Movida pomeridiana e serale senza controllo tra i giardini di via Gianelli a Quinto e i giardini Rossi di corso Firenze dove, secondo quanto denunciato in consiglio comunale alcuni giovani, spesso giovanissimi,  vandalizzano spazi pubblici, arredi urbani e anche auto private.

Movida pomeridiana e serale senza controllo tra i giardini di via Gianelli a Quinto e i giardini Rossi di corso Firenze dove, secondo quanto denunciato in consiglio comunale dai consiglieri Lorella Fontana della Lega e Stefano Giordano del Movimento 5 Stelle alcuni giovani, spesso giovanissimi,  vandalizzano non solo spazi pubblici e arredi urbani ma anche auto private.

I due consiglieri hanno spiegato che non è escluso che la situazione possa peggiorare ed estendersi a macchia d'olio anche in altre zone della città e hanno chiesto al Comune quali soluzioni possano essere studiate e intraprese. 

Il consigliere Stefano Giordano ha poi anche parlato di movida nei vicoli, di violenza e spaccio di droga nel centro storico aggiungendo: «La campagna sicurezza è stato un fallimento. Le promesse del sindaco degli anni scorsi sono rimaste lettera morta. Conosciamo le criticità ma ignoriamo le soluzioni. Siamo pronti a darvi una mano e a costruire un percorso comune anche con i nostri parlamentari».

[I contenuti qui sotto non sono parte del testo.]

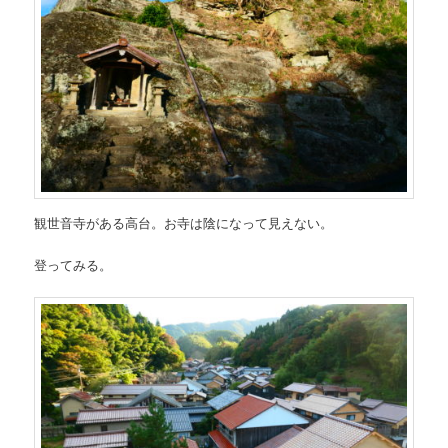
観世音寺がある高台。お寺は陰になって見えない。
登ってみる。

L'assessore a Sicurezza, Polizia Locale, Immigrazione e Centro Storico Stefano Garassino ha risposto: «Sottolineo che lo spaccio e l’ordine pubblico non sono competenza né della Polizia Locale né del Comune di Genova. La Polizia Locale dà il suo contributo ma è lo Stato che deve rafforzare la sorveglianza del territorio. Il Comune di Genova, da parte sua, ha raddoppiato i nuclei del Centro Storico della Polizia Locale, senza risparmio in risorse finanziarie e umane. Entro fine luglio la nostra unità cinofila diventerà operativa contro lo spaccio. Il Comune, per quanto riguarda i minorenni ubriachi, non può sostituirsi alle famiglie, ma deve fare delle campagne di sensibilizzazione, come abbiamo già avviato nelle scuole per sensibilizzare i ragazzi per evitare che bevano sotto i 21 anni. Se un genitore fa tornare il proprio figlio a casa alle tre del mattino e non si accorge dello stato di ubriachezza è un pessimo genitore. Per le zone segnalate abbiamo l’idea, che prenderà forma al più presto, di avvalerci di tutor d’area come già fatto nel periodo natalizio dalle 22 all'una di notte, avranno il compito di controllare le zone più “calde” nelle ore serali e interpellare le forze dell’ordine in caso di necessità. Tra l'altro i problemi di questi giardini e ritrovi di ragazzi sono tanti, almeno  sette o otto e non si tratta di veri e propri delinquenti, ma di giovani "annoiati" e non "problematici" perché non vengono da quartieri critici. Per paradosso abbiamo meno problemi in queste ultime zone che nei cosiddetti "quartieri bene"».